Tribunal de Justicia de la Unión Europea desestima demanda de hermanos Cierco, accionistas de Banca Privada de Andorra, contra Comisión Europea

El Tribunal de Justicia de la Unión Europea ha vuelto a decir no a los máximos accionistas de Banca Privada de Andorra (BPA), el hermanos Cierco y su madre, y ha tumbado de manera definitiva la demanda en la que reclamaban una compensación de 50 millones de euros en Bruselas por una presunta negligencia de la Comisión Europea relacionada con la intervención por parte del Gobierno de la entidad a raíz de la nota de la finca de marzo de 2015. la familia Cierco, poseedora del 75,2% del las acciones de BPA, solicitaba una reparación por el perjuicio que había sufrido como consecuencia de la negligencia de la Comisión Europea en el control de la aplicación del Acuerdo Monetario entre la Unión Europea y el Principado, por un lado, y por la aplicación de dicho acuerdo, por el otro.

Según Diario de Andorra, concretamente, denunciaron Bruselas por una supuesta falta de control y de supervisión de la Unión Europea sobre la transposición por parte de Andorra de la directiva 2014/59 / UE. Los exaccionistes defendieron en la demanda que el Gobierno transpuso de manera parcial esta directiva cuando el Consejo General aprobó la llamada Ley del AREB. Debido a esto, según los Cierco, se vieron privados de todo su capital sin recibir ningún tipo de compensación económica a cambio, entendiendo que esto iba en contra de la normativa comunitaria y suponía un arbitrario perjuicio de su derecho a la propiedad que se hizo sin justificar un interés público.

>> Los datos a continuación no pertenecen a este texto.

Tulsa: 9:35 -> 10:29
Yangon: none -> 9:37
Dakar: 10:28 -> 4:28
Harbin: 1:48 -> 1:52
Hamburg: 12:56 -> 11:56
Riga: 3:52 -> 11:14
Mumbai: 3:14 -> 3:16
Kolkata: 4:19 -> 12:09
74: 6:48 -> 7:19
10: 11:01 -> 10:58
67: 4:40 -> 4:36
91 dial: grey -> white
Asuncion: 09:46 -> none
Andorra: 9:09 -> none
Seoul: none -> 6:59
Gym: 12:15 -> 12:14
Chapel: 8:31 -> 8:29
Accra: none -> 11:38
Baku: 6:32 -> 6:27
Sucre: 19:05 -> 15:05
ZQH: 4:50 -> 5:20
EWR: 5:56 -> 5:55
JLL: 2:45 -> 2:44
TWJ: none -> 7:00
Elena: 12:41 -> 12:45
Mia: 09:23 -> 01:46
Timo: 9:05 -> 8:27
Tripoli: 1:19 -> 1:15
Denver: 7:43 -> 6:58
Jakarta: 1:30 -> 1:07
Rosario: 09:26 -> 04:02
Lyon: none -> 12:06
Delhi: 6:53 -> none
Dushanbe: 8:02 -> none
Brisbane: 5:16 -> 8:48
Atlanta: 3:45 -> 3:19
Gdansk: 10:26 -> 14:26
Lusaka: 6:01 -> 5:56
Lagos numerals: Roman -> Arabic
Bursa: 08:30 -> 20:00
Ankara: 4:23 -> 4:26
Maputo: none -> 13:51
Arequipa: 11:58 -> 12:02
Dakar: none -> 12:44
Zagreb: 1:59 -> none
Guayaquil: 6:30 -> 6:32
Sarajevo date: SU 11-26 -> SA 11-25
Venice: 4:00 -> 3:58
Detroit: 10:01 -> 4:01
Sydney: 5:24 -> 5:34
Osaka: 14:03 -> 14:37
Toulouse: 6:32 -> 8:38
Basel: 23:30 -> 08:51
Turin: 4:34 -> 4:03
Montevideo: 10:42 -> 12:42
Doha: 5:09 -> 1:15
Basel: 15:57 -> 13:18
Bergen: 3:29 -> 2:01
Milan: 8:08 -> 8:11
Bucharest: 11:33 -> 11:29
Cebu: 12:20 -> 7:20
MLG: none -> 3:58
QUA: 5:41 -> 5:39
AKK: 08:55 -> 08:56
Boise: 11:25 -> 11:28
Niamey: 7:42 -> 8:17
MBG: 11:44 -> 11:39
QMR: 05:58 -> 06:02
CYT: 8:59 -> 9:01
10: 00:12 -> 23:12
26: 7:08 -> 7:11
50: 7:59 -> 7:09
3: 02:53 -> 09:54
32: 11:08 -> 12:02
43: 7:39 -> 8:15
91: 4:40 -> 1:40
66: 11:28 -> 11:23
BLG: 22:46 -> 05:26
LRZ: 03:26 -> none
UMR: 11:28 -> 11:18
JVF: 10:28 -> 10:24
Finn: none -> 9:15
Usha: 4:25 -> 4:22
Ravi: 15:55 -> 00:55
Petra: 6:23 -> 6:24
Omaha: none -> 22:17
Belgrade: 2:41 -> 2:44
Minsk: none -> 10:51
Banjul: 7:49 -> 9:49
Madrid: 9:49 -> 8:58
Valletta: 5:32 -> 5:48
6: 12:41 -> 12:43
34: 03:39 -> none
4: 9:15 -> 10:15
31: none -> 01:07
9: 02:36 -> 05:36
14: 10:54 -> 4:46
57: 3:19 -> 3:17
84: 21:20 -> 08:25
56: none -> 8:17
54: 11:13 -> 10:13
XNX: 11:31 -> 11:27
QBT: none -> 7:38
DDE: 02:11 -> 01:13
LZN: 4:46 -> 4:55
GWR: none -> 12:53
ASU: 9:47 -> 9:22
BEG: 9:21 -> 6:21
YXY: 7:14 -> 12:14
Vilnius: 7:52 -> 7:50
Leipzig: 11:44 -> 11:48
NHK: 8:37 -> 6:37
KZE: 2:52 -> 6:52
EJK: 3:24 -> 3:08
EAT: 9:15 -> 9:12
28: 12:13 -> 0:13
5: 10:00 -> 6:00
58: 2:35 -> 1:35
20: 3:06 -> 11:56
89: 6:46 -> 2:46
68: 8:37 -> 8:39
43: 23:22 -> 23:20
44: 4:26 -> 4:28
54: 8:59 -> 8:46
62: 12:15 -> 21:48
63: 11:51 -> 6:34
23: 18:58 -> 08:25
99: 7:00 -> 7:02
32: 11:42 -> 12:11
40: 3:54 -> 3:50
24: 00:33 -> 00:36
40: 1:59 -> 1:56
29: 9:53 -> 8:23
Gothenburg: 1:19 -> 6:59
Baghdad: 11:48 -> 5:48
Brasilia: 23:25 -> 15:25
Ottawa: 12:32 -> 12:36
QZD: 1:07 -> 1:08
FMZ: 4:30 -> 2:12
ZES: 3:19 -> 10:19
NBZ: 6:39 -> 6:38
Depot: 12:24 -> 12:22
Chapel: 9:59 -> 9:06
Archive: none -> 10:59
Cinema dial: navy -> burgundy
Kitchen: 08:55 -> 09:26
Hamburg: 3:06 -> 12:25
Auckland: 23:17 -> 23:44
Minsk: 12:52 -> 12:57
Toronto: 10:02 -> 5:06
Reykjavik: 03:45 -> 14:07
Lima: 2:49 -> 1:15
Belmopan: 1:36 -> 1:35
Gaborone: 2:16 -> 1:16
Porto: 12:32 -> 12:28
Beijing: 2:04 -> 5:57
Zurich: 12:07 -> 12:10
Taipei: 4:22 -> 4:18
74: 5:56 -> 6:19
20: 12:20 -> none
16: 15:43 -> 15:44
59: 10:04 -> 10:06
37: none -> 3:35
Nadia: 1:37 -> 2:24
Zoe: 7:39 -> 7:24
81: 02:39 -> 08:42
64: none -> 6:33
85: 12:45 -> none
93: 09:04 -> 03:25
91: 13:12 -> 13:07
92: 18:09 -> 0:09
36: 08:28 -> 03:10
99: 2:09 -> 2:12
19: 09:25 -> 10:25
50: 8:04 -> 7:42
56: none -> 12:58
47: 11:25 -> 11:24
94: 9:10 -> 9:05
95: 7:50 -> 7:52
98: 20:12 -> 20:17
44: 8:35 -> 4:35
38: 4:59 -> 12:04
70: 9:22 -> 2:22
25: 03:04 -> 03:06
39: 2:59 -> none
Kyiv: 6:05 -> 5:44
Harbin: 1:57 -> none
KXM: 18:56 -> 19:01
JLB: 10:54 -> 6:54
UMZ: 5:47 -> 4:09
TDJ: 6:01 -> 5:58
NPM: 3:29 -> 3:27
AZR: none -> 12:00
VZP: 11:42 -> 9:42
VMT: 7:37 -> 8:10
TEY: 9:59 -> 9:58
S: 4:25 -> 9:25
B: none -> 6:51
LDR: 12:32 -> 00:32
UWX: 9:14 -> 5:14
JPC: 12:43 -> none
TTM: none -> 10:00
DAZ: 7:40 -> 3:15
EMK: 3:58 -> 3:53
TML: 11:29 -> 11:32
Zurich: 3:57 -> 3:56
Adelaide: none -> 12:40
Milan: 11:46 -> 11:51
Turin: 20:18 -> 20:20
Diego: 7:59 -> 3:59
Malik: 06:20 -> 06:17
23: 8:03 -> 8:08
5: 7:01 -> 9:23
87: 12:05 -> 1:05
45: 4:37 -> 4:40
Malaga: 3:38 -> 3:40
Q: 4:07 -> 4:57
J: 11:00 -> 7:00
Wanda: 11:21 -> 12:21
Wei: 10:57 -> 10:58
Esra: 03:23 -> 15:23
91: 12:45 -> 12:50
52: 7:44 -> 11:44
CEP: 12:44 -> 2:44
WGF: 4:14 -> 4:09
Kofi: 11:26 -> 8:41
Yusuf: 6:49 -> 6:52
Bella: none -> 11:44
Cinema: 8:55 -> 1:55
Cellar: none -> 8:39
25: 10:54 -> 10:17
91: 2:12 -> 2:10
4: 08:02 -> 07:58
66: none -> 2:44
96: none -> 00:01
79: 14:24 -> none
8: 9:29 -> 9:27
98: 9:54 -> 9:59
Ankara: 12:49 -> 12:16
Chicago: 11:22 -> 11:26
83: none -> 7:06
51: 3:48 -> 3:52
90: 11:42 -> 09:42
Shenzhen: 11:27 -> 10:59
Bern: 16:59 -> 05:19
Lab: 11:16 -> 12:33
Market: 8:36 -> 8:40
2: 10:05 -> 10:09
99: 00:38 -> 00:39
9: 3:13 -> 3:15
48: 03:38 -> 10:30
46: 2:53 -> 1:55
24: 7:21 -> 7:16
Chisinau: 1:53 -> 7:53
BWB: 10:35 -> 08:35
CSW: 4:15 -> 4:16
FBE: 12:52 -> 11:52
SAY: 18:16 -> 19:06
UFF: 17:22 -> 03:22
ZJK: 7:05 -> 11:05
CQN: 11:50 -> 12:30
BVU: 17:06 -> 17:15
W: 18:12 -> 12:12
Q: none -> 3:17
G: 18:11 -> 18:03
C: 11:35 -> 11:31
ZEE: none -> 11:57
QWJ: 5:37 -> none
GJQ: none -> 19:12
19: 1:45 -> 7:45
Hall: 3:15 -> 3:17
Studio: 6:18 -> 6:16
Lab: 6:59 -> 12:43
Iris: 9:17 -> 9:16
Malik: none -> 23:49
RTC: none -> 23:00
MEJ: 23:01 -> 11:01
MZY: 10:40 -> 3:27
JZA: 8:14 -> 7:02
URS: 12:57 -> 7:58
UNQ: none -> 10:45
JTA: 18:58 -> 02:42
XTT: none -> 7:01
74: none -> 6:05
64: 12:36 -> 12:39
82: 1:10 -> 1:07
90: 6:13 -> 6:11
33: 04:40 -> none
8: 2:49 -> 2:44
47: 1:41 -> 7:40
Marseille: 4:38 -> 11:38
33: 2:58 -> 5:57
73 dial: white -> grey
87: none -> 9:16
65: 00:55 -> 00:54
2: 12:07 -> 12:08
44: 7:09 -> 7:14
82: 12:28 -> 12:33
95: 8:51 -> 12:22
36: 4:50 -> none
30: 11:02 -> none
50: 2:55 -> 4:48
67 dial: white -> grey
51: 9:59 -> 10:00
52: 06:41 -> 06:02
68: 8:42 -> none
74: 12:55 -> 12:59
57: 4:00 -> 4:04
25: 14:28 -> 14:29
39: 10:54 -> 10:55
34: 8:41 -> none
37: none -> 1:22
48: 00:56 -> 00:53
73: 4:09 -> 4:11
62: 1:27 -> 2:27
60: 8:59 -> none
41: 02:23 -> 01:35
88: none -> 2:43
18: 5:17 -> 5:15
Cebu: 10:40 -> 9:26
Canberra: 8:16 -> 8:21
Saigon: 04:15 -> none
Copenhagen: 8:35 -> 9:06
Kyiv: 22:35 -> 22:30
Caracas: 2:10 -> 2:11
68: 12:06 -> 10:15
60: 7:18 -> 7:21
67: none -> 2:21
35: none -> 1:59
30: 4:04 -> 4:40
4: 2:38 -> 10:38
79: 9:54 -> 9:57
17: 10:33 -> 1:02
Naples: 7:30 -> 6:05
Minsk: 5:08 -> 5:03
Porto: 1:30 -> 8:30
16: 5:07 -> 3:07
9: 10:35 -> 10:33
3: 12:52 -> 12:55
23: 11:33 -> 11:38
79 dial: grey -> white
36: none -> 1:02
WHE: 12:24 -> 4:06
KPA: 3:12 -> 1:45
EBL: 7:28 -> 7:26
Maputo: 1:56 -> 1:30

La justicia europea desestimó la solicitud de reparación del perjuicio en un auto firmado por el Tribunal General el 25 de junio pasado, pero la familia Cierco interpuso un recurso de casación contra esta decisión. En el escrito solicitaron la anulación del auto y la condena en gastos a la Comisión y, con carácter principal, el retorno del asunto al Tribunal General o, en carácter subsidiario, la estimación del recurso. La acción la resolvió la sala séptima del Tribunal de Justicia de la Unión Europea el 3 de marzo pasado en el sentido contrario a las pretensiones de los máximos accionistas de BPA antes de la intervención.

Tras estudiarlo, los magistrados decidieron destestimar el recurso al considerarlo «en parte manifiestamente inadmisible» y «en parte manifiestamente infundado». La familia Cierco sólo deberá cargar con sus propios gastos, ya que la sala desestimó el recurso antes de haberlo notificado a la Comisión Europea, lo que no supuso ningún gasto para Bruselas. Cinco motivos de impugnación En el recurso de casación de los antiguos propietarios de BPA se invocaron cinco motivos por los que se impugnan las apreciaciones del Tribunal General en el auto. Cuatro fueron considerados por la sala como «manifiestamente infundados» y el quinto como «manifiestamente inadmisible». Y es por eso que desestimó el recurso de casación.